In total i have around 9,000 input sequences.
Is 3,751 being removed/aligning poorly means I am doing something wrong or if that level of filtering is normal?
MY first time using picrust2, and wondering if I am inputing the data wrong or something?
(picrust2) picrust2_out_pipeline % place_seqs.py -s ../seqs.fna -o out.tre -p 1 \
**Warning - 3751 input sequences aligned poorly to reference sequences** (--min_align option specified a minimum proportion of 0.8 aligning to reference sequences). These input sequences will not be placed and will be excluded from downstream steps
Depends on the input, environment of the samples, etc.
That means, that in your sample that many sequences don't have a good reference within PICRUSt2. Be careful with interpretation, because 40% of your data won't be used for predictions.
i see. is this range typical? or hard to say without more context? I used the following:
- FASTQ reads were trimmed, and then filtered to remove reads containing Ns, or with maximum [expected errors] >=2.
- For ASVs passing inference, chimeras were removed before taxonomic assignment
- Samples with fewer than 1,000 sequences were discarded.
- ASVs accounting for less than one millionth of all pass-filter reads were discarded
im wondering if there is any quality check i can do to ensure the samples are adequate?
What type of environment are you sequencing?
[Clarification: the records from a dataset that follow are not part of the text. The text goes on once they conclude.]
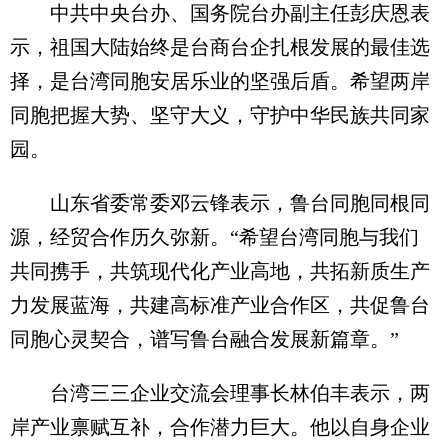
中共中央台办、国务院台办副主任彭庆恩表
示，祖国大陆始终是台商台企扎根发展的最佳选
择，是台湾同胞安居乐业的坚强后盾。希望两岸
同胞把握大势、坚守大义，守护中华民族共同家
园。
山东省委常委邓云锋表示，鲁台同胞同根同
源，经贸合作历久弥新。“希望台湾同胞与我们
共同携手，共筑现代化产业高地，共拓新质生产
力发展蓝海，共建高标准产业合作区，共促鲁台
同胞心灵契合，谱写鲁台融合发展新篇章。”
台湾三三企业交流会理事长林伯丰表示，两
岸产业禀赋互补，合作潜力巨大。他以自身企业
This seems high for human gut, but normal (at least as far as I know) for environmental samples. It may be worth checking with the PICRUSt folks though - they'll have a much better handle.
As for a sanity check, I would do your typical 16S analyses on the data that you're providing as input to PICRUSt (i.e., same filters/etc applied) and make sure that that aligns with an expectations you have about the samples.